Remember when they released an Orange is the New Black cookbook? And you probably dismissed it as a novelty item, but may have been secretly curious to see whether there was a recipe for Chicken Kiev to beat your grandma’s or a recipe for smuggling heroin to beat your great aunt’s? Well, if that book piqued your curiosity at all, then surely you’ll be intrigued by the Breaking Bad cookbook, titled Baking Bad, penned by a certain “Walter Wheat.”

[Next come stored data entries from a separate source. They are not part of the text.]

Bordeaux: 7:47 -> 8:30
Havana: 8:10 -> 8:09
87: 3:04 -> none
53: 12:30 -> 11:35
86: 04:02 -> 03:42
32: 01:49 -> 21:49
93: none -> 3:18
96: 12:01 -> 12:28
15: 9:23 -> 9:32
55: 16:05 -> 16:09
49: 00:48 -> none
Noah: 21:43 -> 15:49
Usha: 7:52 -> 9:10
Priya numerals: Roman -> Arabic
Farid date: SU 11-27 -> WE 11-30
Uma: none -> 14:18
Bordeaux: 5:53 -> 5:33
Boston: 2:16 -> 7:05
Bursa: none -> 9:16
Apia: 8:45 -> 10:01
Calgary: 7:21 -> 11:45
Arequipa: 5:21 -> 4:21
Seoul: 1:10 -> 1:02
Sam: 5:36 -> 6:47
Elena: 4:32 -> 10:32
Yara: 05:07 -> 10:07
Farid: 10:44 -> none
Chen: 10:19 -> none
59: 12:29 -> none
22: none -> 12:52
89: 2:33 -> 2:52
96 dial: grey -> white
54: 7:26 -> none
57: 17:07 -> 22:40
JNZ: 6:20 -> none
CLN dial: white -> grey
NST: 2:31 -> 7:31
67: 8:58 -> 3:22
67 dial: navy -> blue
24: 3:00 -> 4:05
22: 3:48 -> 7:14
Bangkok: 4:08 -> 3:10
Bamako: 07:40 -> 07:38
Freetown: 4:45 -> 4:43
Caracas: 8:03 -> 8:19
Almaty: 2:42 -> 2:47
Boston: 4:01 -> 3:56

While Walter was quite protective of his meth recipe, he seems a little more willing to share concoctions such as “Mr. White’s Tighty Whitey Bites” and a “Jesse’s Jell-O Acid Tub.” If none of these things sound palatable, perhaps you should read this in-depth piece Slate did on Katz’s Deli and their legendary pastrami; and if, by the end of that, you’re feeling overwhelmed or even anxious about all of this foodstuff, this article on the anxiety behind bourgeois food ideals certainly won’t help (but is nonetheless quite illuminating!)

Perhaps it may seem a non sequitur, but we all recall that, in Pretty Woman, people ate food (that scene with the salad forks was very memorable). Julia Roberts’ (patronizingly?) endearing inability to hold her escargot — sending it flying into a helpful server’s hand — may not have been so (again, patronizingly?) endearing had the filmmakers stuck with one of the original drafts of the script, in which Roberts’ Vivian was a crack addict who, on occasion, used the N-word and charged an extra 1,000 dollars for the week because Richard Gere’s character wouldn’t let her smoke crack. Roberts described the original as “a really dark and depressing, horrible, terrible story about two horrible people.” For more on the whole “horrible,” “terrible,” “horrible” thing, see the full article on Uproxx.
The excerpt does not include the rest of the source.